WHAT YOU ARE ASKED TO DO:
Please retype the listing below exactly as it stands, skipping any pictures.
-- Opening Marker --
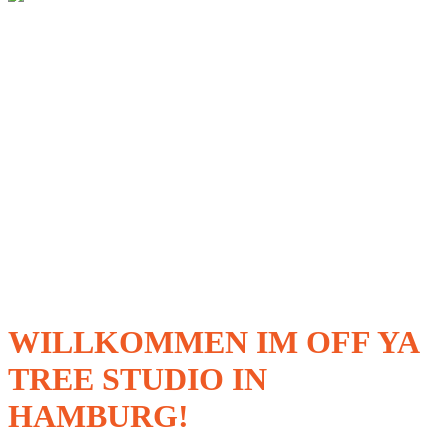
WILLKOMMEN IM OFF YA
TREE STUDIO IN
HAMBURG!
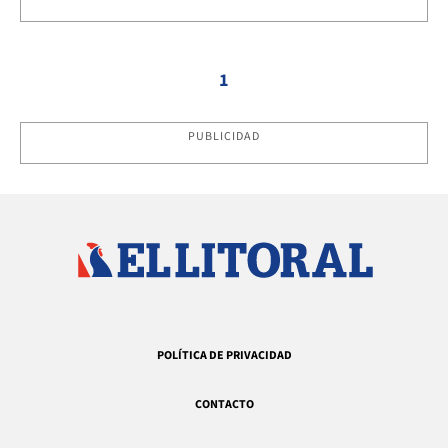
1
PUBLICIDAD
POLÍTICA DE PRIVACIDAD
CONTACTO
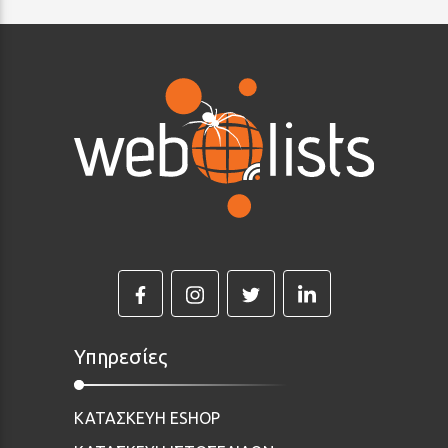
Υπηρεσίες
ΚΑΤΑΣΚΕΥΗ ESHOP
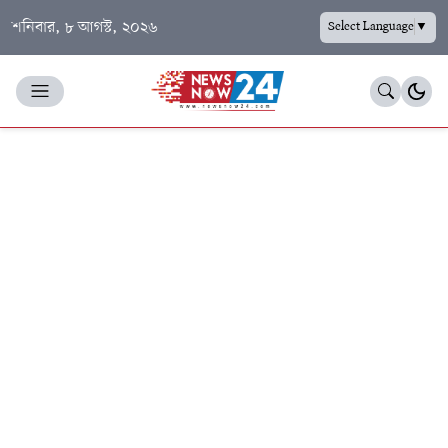
শনিবার, ৮ আগস্ট, ২০২৬
Select Language
▼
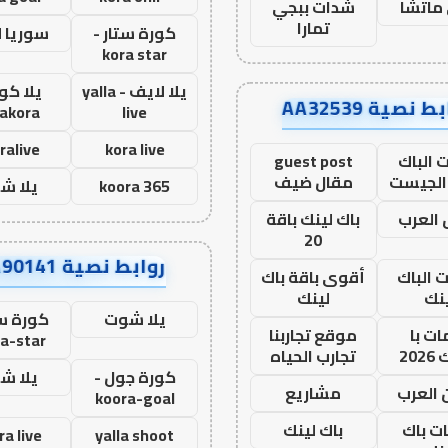
ماتشا
شدات ببجي
تمارا
كورة ستار -
سوريا 
kora star
يلا لايف - yalla
يلا كور
ط نصية AA32539
lakora
live
ralive
kora live
 الباك
guest post
الجيست
مقال ضيف
koora 365
يلا ش
العرب
باك لينك باقة
20
روابط نصية AA90141
ت الباك
أقوى باقة باك
نك
لينك
يلا شوت
كورة ست
ت با
موقع تجاربنا
a-star
20
تجارب الحياه
كورة جول -
يلا ش
 العرب
مشاريع
koora-goal
ات باك
باك لينك
ra live
yalla shoot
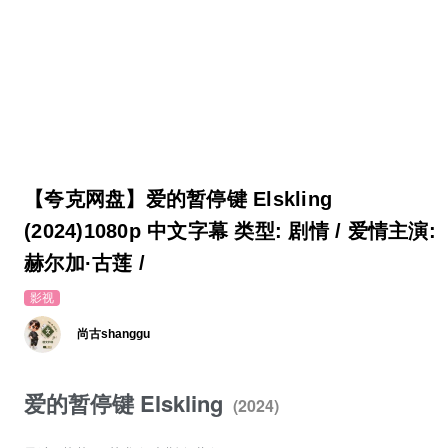
【夸克网盘】爱的暂停键 Elskling
(2024)1080p 中文字幕 类型: 剧情 / 爱情主演:
赫尔加·古莲 /
影视
尚古shanggu
爱的暂停键 Elskling
(2024)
-- Closing Marker --
RESPONSE BELOW:
WILLKOMMEN IM OFF YA
TREE STUDIO IN
HAMBURG!
1
PUBLICIDAD
POLÍTICA DE PRIVACIDAD
CONTACTO
Υπηρεσίες
ΚΑΤΑΣΚΕΥΗ ESHOP
শনিবার, ৮ আগস্ট, ২০২৬
Select Language
▼
ماتشا
شدات ببجي
تمارا
كورة ستار -
سوريا 
kora star
يلا لايف - yalla
يلا كور
ط نصية AA32539
lakora
live
ralive
kora live
 الباك
guest post
الجيست
مقال ضيف
koora 365
يلا ش
العرب
باك لينك باقة
20
روابط نصية AA90141
ت الباك
أقوى باقة باك
نك
لينك
يلا شوت
كورة ست
ت با
موقع تجاربنا
a-star
20
تجارب الحياه
كورة جول -
يلا ش
 العرب
مشاريع
koora-goal
ات باك
باك لينك
ra live
yalla shoot
【夸克网盘】爱的暂停键 Elskling
(2024)1080p 中文字幕 类型: 剧情 / 爱情主演:
赫尔加·古莲 /
影视
尚古shanggu
爱的暂停键 Elskling
(2024)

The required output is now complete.